Problem:
Across the records below, count every line that contains the string "charging", then report the count alone.

+===+

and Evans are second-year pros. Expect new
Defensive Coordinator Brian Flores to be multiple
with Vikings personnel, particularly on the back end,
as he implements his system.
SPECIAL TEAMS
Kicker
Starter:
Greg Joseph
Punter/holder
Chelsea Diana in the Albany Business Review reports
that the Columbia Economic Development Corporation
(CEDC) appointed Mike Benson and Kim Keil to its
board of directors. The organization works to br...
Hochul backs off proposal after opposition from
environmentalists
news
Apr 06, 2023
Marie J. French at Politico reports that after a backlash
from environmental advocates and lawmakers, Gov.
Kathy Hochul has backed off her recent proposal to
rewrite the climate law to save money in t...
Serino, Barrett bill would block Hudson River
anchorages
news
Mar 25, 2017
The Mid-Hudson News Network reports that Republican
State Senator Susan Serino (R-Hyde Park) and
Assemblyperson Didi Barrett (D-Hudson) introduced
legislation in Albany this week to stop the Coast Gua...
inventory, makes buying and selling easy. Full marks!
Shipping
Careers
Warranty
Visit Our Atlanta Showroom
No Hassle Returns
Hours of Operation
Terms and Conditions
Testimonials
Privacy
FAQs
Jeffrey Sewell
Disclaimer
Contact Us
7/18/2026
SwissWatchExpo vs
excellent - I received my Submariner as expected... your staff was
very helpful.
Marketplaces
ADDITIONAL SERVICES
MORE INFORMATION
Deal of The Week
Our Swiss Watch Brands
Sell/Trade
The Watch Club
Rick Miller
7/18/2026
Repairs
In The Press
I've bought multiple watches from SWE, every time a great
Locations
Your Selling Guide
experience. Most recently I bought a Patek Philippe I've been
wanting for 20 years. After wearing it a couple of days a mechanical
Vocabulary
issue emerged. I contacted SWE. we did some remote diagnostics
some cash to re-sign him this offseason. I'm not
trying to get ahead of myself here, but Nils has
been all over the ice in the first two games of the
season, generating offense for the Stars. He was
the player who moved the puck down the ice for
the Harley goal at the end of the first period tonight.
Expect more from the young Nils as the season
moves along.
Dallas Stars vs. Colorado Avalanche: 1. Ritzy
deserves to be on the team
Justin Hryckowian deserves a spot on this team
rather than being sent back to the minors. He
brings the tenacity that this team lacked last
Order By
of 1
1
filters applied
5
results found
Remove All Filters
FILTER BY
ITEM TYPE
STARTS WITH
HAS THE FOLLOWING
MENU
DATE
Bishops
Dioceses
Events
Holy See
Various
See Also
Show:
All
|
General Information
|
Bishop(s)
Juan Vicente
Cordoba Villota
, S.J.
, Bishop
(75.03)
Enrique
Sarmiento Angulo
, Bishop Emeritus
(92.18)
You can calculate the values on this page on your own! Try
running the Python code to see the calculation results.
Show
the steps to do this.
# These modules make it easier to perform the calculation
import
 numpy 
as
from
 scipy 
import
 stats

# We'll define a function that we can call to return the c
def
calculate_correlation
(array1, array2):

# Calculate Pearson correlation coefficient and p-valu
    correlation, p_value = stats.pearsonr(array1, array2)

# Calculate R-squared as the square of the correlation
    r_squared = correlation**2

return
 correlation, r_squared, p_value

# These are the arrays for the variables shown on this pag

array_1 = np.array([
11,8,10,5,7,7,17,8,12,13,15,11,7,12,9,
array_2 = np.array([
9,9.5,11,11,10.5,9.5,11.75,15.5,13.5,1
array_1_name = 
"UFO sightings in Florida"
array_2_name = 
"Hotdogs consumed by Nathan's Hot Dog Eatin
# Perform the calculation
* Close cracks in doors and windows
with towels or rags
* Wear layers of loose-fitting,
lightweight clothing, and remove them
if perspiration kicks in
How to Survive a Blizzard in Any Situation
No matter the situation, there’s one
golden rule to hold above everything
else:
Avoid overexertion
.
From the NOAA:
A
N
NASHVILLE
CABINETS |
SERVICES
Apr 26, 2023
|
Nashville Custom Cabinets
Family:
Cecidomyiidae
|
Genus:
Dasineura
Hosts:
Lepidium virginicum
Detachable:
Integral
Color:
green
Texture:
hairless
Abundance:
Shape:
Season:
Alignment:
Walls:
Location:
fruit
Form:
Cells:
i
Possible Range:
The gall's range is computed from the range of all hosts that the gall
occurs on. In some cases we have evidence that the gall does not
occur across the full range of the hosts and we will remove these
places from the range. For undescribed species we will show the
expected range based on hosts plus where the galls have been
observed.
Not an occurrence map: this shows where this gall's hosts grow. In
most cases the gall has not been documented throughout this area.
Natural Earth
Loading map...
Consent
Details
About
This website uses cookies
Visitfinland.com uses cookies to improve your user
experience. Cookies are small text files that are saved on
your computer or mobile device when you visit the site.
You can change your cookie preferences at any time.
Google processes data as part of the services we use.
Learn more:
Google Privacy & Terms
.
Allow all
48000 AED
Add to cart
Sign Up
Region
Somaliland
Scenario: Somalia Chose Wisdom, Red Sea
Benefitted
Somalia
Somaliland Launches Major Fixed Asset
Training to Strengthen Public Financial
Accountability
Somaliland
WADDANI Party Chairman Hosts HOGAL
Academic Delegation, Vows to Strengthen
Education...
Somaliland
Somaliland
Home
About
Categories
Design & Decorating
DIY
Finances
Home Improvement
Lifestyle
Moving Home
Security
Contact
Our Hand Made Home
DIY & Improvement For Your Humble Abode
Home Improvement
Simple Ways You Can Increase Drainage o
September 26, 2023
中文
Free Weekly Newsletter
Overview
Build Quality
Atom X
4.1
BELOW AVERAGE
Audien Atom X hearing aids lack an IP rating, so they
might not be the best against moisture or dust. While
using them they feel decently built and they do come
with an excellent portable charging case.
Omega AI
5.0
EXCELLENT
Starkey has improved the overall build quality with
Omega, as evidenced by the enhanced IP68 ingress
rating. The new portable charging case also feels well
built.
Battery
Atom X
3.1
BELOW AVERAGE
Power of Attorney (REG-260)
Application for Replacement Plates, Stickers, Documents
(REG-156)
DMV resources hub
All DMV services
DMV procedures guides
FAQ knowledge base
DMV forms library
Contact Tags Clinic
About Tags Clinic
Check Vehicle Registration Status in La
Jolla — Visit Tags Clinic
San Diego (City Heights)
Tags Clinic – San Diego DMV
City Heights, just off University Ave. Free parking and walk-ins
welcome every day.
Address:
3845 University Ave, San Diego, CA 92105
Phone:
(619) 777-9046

+===+

Response below:
2